Our work is organised around three interlinked hypotheses, each of which is reflected in the project’s subtitle:

  • The first is that personal identity and subjectivity can be meaningfully historicized. Self-consciousness is universal, yet its expression was culturally constructed and therefore variable. The period 1300–1900 saw shifting boundaries between rich and poor, literate and illiterate, sceptical and credulous, from which new possibilities emerged for contemporaries to make and understand the self.
  • The second is that the study of emotions offers privileged access to personal identities and inner lives in past. Constructions of selfhood essentially comprise subjective feelings and responses to the challenges and opportunities of being alive in certain places at certain times; in other words, emotions, enmeshed with cognition, define consciousness and create identity. Recent research has shown how emotions can be studied, first, through public and private expression (e.g. letters, diaries, speeches, sermons); secondly, through the material culture of magical actions that are linked emotionally to the immediate environment; and thirdly, through the ideological reduction of emotions as social ideals and transgressions.
  • The third is that individuals leave some of the most valuable traces of their inner selves through their emotional interactions with the supernatural, via prayer, spell, or experiment. Involvement with occult forces engaged emotion as well as intellect. Thus, people formed impressions of themselves, often conflicted ones, in relation to their personal, social, and cosmic environments. The supernatural was dangerous terrain involving forms of spiritual communication that were usually at odds with orthodox worship.

Methodology & Objectives

In order to test these hypotheses, the project combines three diverse yet thematically linked studies, spanning six hundred years and focussing respectively on the scales of cosmos (1300–1500), community (1500–1700), and household (1700–1900). It thereby transcends the traditional yet artificial interpretative barriers erected between ‘medieval’, ‘early modern’, and ‘modern’ history, and between different geographical scales. The project is ranging widely across historical sub-disciplines (histories of society, religion, ideas, mentalities, emotions) to build a holistic sense of what inner lives in the past might have meant to those who lived them. The project is also drawing on other disciplines (especially anthropology, archaeology, and psychology), and is interconnecting a diverse array of manuscript, printed, and object-based sources, some of which, especially material culture, have been under-explored in studies of the medieval and post-medieval supernatural.

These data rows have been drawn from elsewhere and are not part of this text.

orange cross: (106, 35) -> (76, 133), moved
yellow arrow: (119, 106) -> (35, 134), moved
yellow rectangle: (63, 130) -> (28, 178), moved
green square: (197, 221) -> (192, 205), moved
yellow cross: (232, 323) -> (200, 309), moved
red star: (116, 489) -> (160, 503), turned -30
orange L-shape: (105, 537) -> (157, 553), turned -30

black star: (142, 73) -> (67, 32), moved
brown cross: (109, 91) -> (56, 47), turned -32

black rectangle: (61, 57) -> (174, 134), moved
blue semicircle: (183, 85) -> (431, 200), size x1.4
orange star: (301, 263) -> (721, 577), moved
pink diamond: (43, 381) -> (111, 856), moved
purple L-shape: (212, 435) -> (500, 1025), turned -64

Through these methods, we hope to recover an authentic sense of inner lives (the qualities of lived experience, the perceptual contingency of ‘reality’, and pre-modern people’s self-knowledge, self-image, and ways of seeing others), and will probe the limits of the historian’s ability to say meaningful things about inner lives in the past, a world we have lost. We will examine continuities and discontinuities over time – challenging in particular simplistic, deterministic views of a transition from a sacralized to a secular universe – and will also illustrate how understandings of emotions changed, tracing in particular a shift in practical definitions (e.g. in encyclopaedias and dictionaries) from a range of sensory perceptions of stimuli towards a set of more abstract feelings contained within the body. Finally, in response to the theoretical abstraction of much work in the history of emotions, we aim to ground emotional engagement with the supernatural in solid historical contexts of event and action.

Funding

The project has been made possible by the generosity of The Leverhulme Trust, through the award of a Research Project Grant of £249,524 (RPG-2015-180).